Department of Radiology, Massachusetts General Hospital and Harvard Medical School, 75 Blossom Court, Suite 248, Boston, MA 02114; Mass General Brigham Data Science Office (DSO), 100 Cambridge St, Boston, MA, US 02114.
Department of Radiology, Massachusetts General Hospital and Harvard Medical School, 75 Blossom Court, Suite 248, Boston, MA 02114.
Acad Radiol. 2023 Dec;30(12):2921-2930. doi: 10.1016/j.acra.2023.03.006. Epub 2023 Apr 3.

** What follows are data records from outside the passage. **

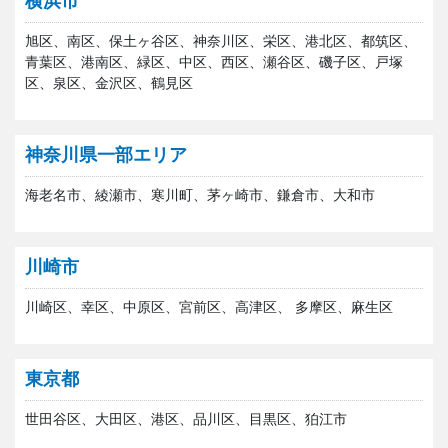
横浜市
旭区、南区、保土ヶ谷区、神奈川区、栄区、港北区、都筑区、
青葉区、港南区、緑区、中区、西区、瀬谷区、磯子区、戸塚
区、泉区、金沢区、鶴見区
神奈川県一部エリア
海老名市、綾瀬市、寒川町、茅ヶ崎市、鎌倉市、大和市
川崎市
川崎区、幸区、中原区、宮前区、高津区、 多摩区、麻生区
東京都
世田谷区、大田区、港区、品川区、目黒区、狛江市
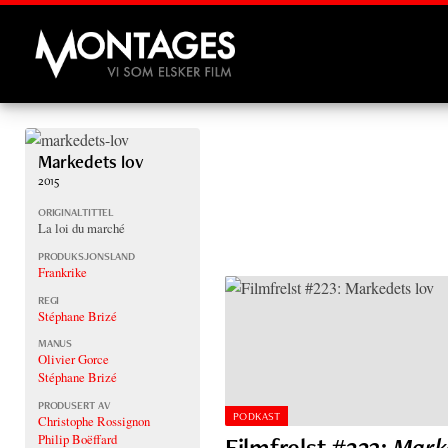
Montages
Markedets lov
2015
ORIGINALTITTEL
La loi du marché
PRODUKSJONSLAND
Frankrike
REGI
Stéphane Brizé
MANUS
Olivier Gorce
Stéphane Brizé
PRODUSERT AV
PODKAST
Christophe Rossignon
Philip Boëffard
Filmfrelst #223:
Marke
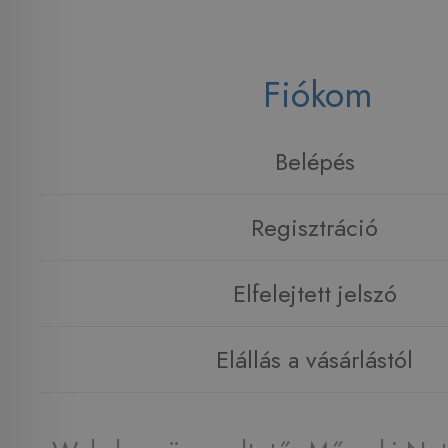
Fiókom
Belépés
Regisztráció
Elfelejtett jelszó
Elállás a vásárlástól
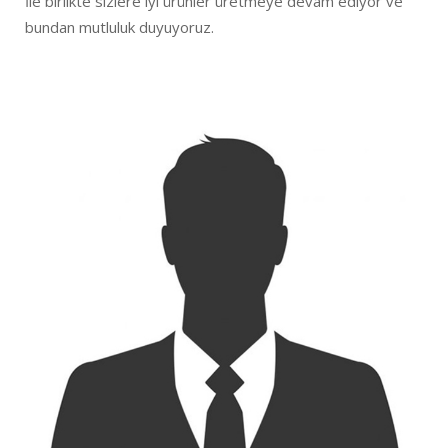
İle birlikte sizlere iyi ürünler üretmeye devam ediyor ve
bundan mutluluk duyuyoruz.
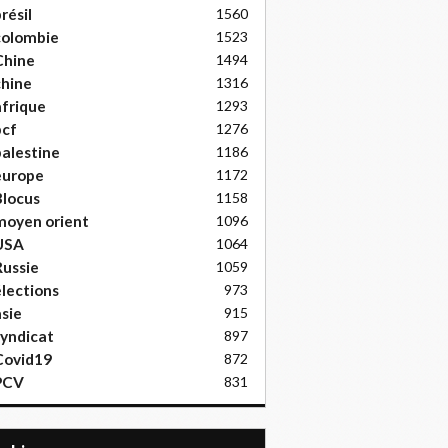
résil
1560
colombie
1523
Chine
1494
hine
1316
frique
1293
pcf
1276
alestine
1186
europe
1172
locus
1158
moyen orient
1096
USA
1064
ussie
1059
lections
973
sie
915
yndicat
897
Covid19
872
PCV
831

Suboptimal chest radiographs (CXR) can limit interpretation of critical findings. Radiologist-trained AI models were evaluated for differentiating suboptimal(sCXR) and optimal(oCXR) chest radiographs.
Our IRB-approved study included 3278 CXRs from adult patients (mean age 55 ± 20 years) identified from a retrospective search of CXR in radiology reports from 5 sites. A chest radiologist reviewed all CXRs for the cause of suboptimality. The de-identified CXRs were uploaded into an AI server application for training and testing 5 AI models. The training set consisted of 2202 CXRs (n = 807 oCXR; n = 1395 sCXR) while 1076 CXRs (n = 729 sCXR; n = 347 oCXR) were used for testing. Data were analyzed with the Area under the curve (AUC) for the model's ability to classify oCXR and sCXR correctly.

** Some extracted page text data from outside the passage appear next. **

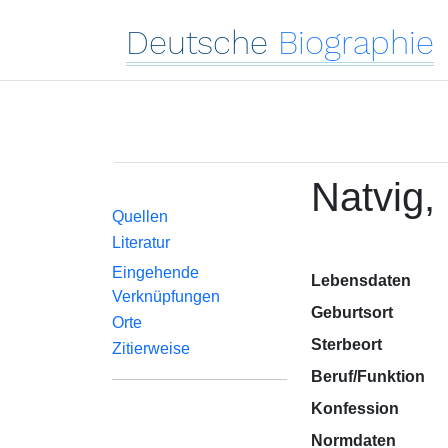
Deutsche
Biographie
Natvig,
Quellen
Literatur
Eingehende
Lebensdaten
Verknüpfungen
Geburtsort
Orte
Sterbeort
Zitierweise
Beruf/Funktion
Konfession
Normdaten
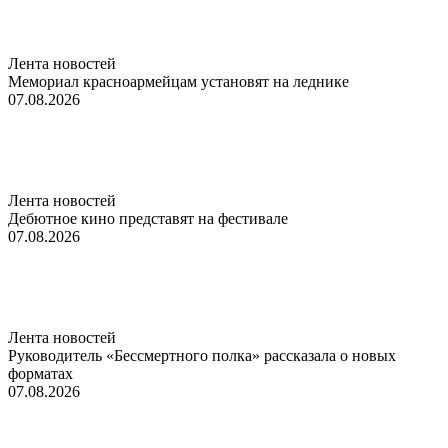
Лента новостей
Мемориал красноармейцам установят на леднике
07.08.2026
Лента новостей
Дебютное кино представят на фестивале
07.08.2026
Лента новостей
Руководитель «Бессмертного полка» рассказала о новых
форматах
07.08.2026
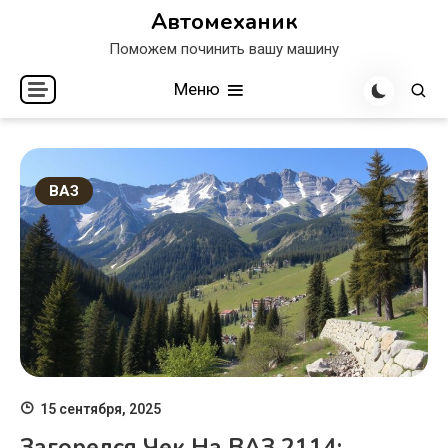
Перейти
Автомеханик
к
Поможем починить вашу машину
содержимому
Меню
ВАЗ
15 сентября, 2025
Загорелся Чек На ВАЗ 2114:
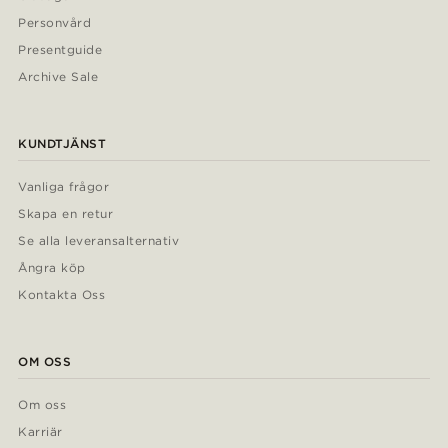
Personvård
Presentguide
Archive Sale
KUNDTJÄNST
Vanliga frågor
Skapa en retur
Se alla leveransalternativ
Ångra köp
Kontakta Oss
OM OSS
Om oss
Karriär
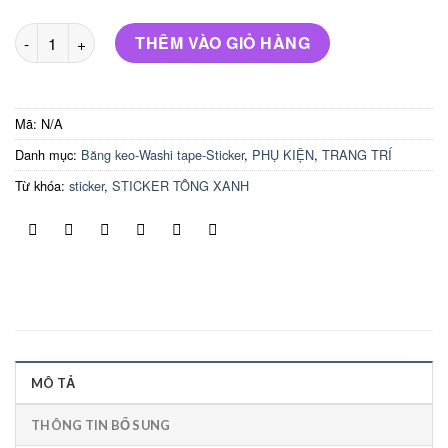
STICKER TÔNG XANH DƯƠNG số lượng
THÊM VÀO GIỎ HÀNG
Mã:
N/A
Danh mục:
Băng keo-Washi tape-Sticker
,
PHỤ KIỆN
,
TRANG TRÍ
Từ khóa:
sticker
,
STICKER TÔNG XANH
MÔ TẢ
THÔNG TIN BỔ SUNG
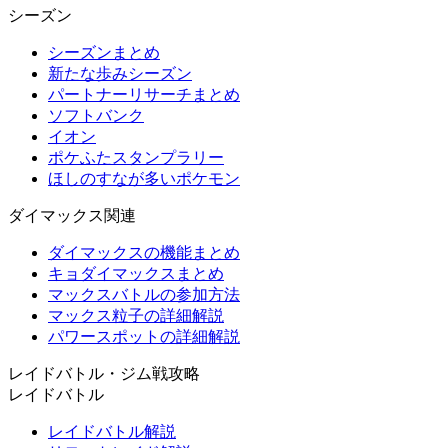
シーズン
シーズンまとめ
新たな歩みシーズン
パートナーリサーチまとめ
ソフトバンク
イオン
ポケふたスタンプラリー
ほしのすなが多いポケモン
ダイマックス関連
ダイマックスの機能まとめ
キョダイマックスまとめ
マックスバトルの参加方法
マックス粒子の詳細解説
パワースポットの詳細解説
レイドバトル・ジム戦攻略
レイドバトル
レイドバトル解説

For the two-class classification into sCXR or oCXR from all sites, for CXR with missing anatomy, AI had sensitivity, specificity, accuracy, and AUC of 78%, 95%, 91%, 0.87(95% CI 0.82-0.92), respectively. AI identified obscured thoracic anatomy with 91% sensitivity, 97% specificity, 95% accuracy, and 0.94 AUC (95% CI 0.90-0.97). Inadequate exposure with 90% sensitivity, 93% specificity, 92% accuracy, and AUC of 0.91 (95% CI 0.88-0.95). The presence of low lung volume was identified with 96% sensitivity, 92% specificity, 93% accuracy, and 0.94 AUC (95% CI 0.92-0.96). The sensitivity, specificity, accuracy, and AUC of AI in identifying patient rotation were 92%, 96%, 95%, and 0.94 (95% CI 0.91-0.98), respectively.

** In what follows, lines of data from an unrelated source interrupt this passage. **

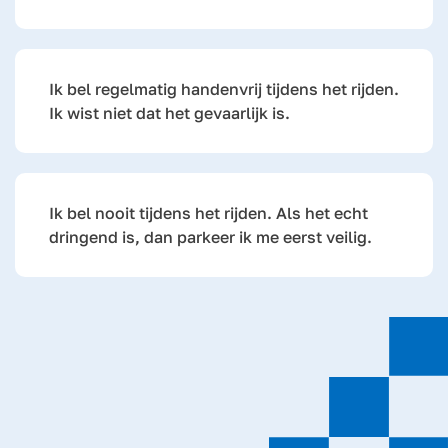
Ik bel regelmatig handenvrij tijdens het rijden.
Ik wist niet dat het gevaarlijk is.
Ik bel nooit tijdens het rijden. Als het echt
dringend is, dan parkeer ik me eerst veilig.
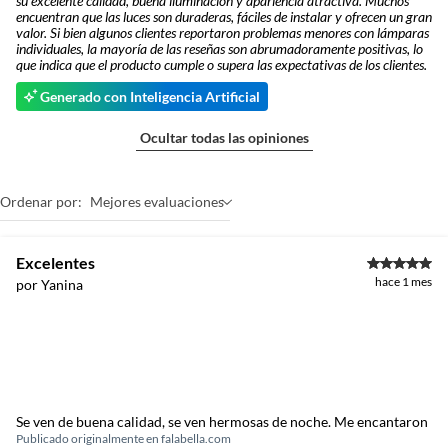
su excelente calidad, buena iluminación y apariencia atractiva. Muchos
encuentran que las luces son duraderas, fáciles de instalar y ofrecen un gran
valor. Si bien algunos clientes reportaron problemas menores con lámparas
individuales, la mayoría de las reseñas son abrumadoramente positivas, lo
que indica que el producto cumple o supera las expectativas de los clientes.
Generado con Inteligencia Artificial
Ocultar todas las opiniones
Ordenar por:
Mejores evaluaciones
Excelentes
hace 1 mes
por Yanina
Se ven de buena calidad, se ven hermosas de noche. Me encantaron
Publicado originalmente en
falabella.com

The radiologist-trained AI models can accurately classify optimal and suboptimal CXRs. Such AI models at the front end of radiographic equipment can enable radiographers to repeat sCXRs when necessary.
不完美的胸部 X 光片(CXR)可能会限制对关键发现的解读。经过放射科医生培训的人工智能模型已被用于区分不完美(sCXR)和完美(oCXR)的胸部 X 光片。
我们的机构审查委员会批准的研究包括从五个地点的放射科报告中回顾性搜索 CXR 中确定的 3278 例成人患者的 CXR(平均年龄 55 ± 20 岁)。一名胸部放射科医生对所有 CXR 进行了不完美原因的评估。将去识别的 CXR 上传到人工智能服务器应用程序中,用于训练和测试 5 个人工智能模型。训练集包括 2202 例 CXR(n = 807 oCXR;n = 1395 sCXR),而 1076 例 CXR(n = 729 sCXR;n = 347 oCXR)用于测试。使用曲线下面积(AUC)分析数据,以评估模型正确分类 oCXR 和 sCXR 的能力。
对于来自所有站点的 sCXR 或 oCXR 的双分类,对于缺少解剖结构的 CXR,AI 的敏感性、特异性、准确性和 AUC 分别为 78%、95%、91%和 0.87(95%CI 0.82-0.92)。AI 识别出胸部解剖结构模糊的敏感度为 91%,特异性为 97%,准确性为 95%,AUC 为 0.94(95%CI 0.90-0.97)。曝光不足的敏感度为 90%,特异性为 93%,准确性为 92%,AUC 为 0.91(95%CI 0.88-0.95)。低肺容量的存在以 96%的敏感度、92%的特异性、93%的准确性和 0.94 的 AUC(95%CI 0.92-0.96)来识别。AI 识别患者旋转的敏感性、特异性、准确性和 AUC 分别为 92%、96%、95%和 0.94(95%CI 0.91-0.98)。
经过放射科医生培训的人工智能模型可以准确地对完美和不完美的 CXR 进行分类。这种在放射设备前端的人工智能模型可以使放射技师在必要时重复拍摄不完美的 CXR。